# Uber suspends operations!



## UberBlackPr1nce (Dec 28, 2014)

Uber has hit a red light in the City of Auburn.

"I found out Uber was pulling up stakes only a few hours before it actually happened," said Gary Maxwell, who has been driving for Uber since it launched in Auburn in August 2014. "Initially, my stomach dropped."

Uber, a self-described "technology" company that allows users to book rides via a mobile app, sent emails to drivers and customers late Wednesday afternoon announcing that it would be hanging up its keys at midnight on Thursday.

"Tomorrow we'll be temporarily suspending operations in Auburn while we work toward a statewide regulatory framework for ridesharing," the letter to Auburn Uber users states. "We simply will not operate under regulations that do not allow us to provide riders a positive rider experience and offer drivers the best economic opportunities.

"Despite the new standard for safety we've set with our multi-layered background checks and $1 million commercial insurance policy, the Auburn City Council rushed through burdensome regulations that don't make sense for this new option, and make it impossible for ridesharing to exist in the city," The letter continues. "It's disappointing that Auburn City Council chose not to join the ranks of over 20 U.S. jurisdictions that have welcomed new transportation alternatives like Uber and created sensible regulatory frameworks for ridesharing."

*City action*

On Jan. 6, the Auburn City Council passed an ordinance placing companies like Uber that allow users to book rides via an app under the same regulations as other "vehicle for hire" companies such as taxis within city limits.
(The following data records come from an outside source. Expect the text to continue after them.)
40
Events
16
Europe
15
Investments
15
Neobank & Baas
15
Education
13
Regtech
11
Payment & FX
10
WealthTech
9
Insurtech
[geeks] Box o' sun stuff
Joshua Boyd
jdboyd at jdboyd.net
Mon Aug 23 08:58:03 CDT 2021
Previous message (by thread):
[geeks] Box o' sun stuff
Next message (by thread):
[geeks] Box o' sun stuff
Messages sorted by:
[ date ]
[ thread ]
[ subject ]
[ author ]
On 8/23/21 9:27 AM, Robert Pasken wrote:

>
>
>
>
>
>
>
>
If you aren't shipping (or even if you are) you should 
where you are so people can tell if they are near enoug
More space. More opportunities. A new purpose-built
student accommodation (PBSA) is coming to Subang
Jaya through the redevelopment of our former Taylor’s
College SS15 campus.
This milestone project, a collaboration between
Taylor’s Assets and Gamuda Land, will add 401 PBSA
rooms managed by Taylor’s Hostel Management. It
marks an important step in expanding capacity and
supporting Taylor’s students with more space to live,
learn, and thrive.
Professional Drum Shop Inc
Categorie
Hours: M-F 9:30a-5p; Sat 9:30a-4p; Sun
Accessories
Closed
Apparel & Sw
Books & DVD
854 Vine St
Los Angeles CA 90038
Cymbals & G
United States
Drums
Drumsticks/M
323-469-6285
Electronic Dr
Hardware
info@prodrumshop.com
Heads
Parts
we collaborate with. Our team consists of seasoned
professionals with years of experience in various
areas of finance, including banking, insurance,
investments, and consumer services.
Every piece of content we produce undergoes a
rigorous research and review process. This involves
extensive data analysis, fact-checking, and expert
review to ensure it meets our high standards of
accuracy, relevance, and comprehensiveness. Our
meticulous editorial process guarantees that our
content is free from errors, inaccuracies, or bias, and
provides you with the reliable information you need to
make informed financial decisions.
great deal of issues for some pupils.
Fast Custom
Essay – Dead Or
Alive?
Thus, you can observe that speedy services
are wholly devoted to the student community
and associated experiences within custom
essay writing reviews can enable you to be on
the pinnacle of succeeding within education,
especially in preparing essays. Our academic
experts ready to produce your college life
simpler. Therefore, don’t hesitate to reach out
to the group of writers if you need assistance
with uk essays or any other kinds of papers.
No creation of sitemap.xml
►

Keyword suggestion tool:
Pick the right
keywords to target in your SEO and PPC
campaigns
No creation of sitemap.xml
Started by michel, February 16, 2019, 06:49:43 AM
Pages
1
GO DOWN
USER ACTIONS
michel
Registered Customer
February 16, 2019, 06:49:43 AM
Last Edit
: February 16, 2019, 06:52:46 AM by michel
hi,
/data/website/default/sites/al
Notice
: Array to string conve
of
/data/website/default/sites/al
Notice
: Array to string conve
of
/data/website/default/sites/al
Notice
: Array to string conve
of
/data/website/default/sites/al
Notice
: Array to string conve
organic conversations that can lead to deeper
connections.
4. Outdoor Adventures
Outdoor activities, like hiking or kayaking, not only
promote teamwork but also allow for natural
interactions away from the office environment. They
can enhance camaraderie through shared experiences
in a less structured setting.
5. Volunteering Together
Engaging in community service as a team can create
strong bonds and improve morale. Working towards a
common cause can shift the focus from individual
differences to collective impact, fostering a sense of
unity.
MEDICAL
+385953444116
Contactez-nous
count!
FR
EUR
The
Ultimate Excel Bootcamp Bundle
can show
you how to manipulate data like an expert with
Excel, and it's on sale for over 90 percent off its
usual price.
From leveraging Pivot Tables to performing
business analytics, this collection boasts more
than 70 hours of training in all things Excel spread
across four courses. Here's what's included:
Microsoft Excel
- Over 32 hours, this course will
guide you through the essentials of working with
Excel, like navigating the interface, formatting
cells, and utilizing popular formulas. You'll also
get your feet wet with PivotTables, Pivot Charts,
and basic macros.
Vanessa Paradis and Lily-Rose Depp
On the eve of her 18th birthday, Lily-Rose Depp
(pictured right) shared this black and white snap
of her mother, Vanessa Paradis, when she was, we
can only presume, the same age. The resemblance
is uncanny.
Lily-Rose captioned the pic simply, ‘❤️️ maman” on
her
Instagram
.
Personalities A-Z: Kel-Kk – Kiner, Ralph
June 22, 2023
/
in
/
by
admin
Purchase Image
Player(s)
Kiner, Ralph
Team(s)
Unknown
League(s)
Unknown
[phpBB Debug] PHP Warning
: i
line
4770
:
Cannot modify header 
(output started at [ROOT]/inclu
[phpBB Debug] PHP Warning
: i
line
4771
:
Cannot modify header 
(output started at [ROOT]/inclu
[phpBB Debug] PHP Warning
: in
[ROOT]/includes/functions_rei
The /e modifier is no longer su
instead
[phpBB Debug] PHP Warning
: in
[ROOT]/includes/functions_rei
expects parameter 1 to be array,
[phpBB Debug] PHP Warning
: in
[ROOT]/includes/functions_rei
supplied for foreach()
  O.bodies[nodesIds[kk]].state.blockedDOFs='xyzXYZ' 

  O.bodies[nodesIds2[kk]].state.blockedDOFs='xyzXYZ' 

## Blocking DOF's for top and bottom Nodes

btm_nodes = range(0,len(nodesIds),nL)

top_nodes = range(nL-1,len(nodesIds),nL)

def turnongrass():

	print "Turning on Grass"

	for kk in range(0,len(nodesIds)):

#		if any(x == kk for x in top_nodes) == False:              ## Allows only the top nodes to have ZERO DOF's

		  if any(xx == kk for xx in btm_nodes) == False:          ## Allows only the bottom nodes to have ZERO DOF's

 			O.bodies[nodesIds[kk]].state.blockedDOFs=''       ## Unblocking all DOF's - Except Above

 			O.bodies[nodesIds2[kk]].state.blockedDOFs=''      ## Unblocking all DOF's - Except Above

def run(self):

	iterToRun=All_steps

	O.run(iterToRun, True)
The ordinance sets requirements in regard to possessing commercial insurance, paying city licensing fees, identifying vehicles with appropriate signage, having drivers obtain background checks before being hired and more. Since Uber began operating in Auburn over the summer, local taxi companies have spoken publicly about how the company was not being held to the same standards that they were required to adhere to.

An Uber representative who addressed the council in December warned that requiring Uber drivers to possess commercial insurance rather than allowing them to operate under the policy that Uber has in place could prevent the company from being able to operate in Auburn. As per Uber's request, the council agreed to table the ordinance until the Jan. 6, 2015 council meeting to give the city time to negotiate with Uber lawyers.

According to city officials, however, the ordinance passed on Jan. 6 did not differ from the one on the December agenda.

"As we've said during the six months or so that we've been working with Uber, we're happy for them to do business in Auburn," said David Dorton, Director of Public Affairs for the City of Auburn. "There are, of course, regulations that any vehicle/driver providing rides for money has to follow, regardless of whether the ride is booked through an app or by hailing a taxi. These regulations promote safety and ensure a level playing field for all vehicles for hire.

"Uber has chosen to leave the market even though there are drivers locally who had gone through the licensing process and met local requirements," Dorton continued. "Whether or not they want to operate in Auburn is their business decision to make. We hope they'll see that the value of the Auburn market is worth following the same rules required of other companies who provide the same service."


----------



## UberBlackPr1nce (Dec 28, 2014)

cont....

*The Uber perspective*

While the city supports equating all vehicle for hire companies, Uber representatives contend that new technology should warrant a new regulatory structure altogether to sustain that new technology.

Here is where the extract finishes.